*** Opening Task inputs ***

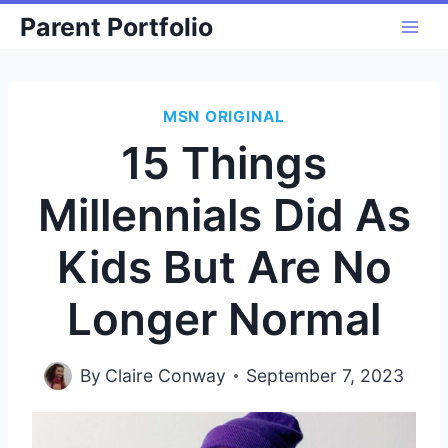
Skip
Parent Portfolio
to
content
MSN ORIGINAL
15 Things
Millennials Did As
Kids But Are No
Longer Normal
By
Claire Conway
September 7, 2023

*** Closing Task inputs ***

### How to complete this task
Please write out all of the data verbatim, with no pictures in the copy.

### Answer section
Skip
Parent Portfolio
to
content
MSN ORIGINAL
15 Things
Millennials Did As
Kids But Are No
Longer Normal
By
Claire Conway
September 7, 2023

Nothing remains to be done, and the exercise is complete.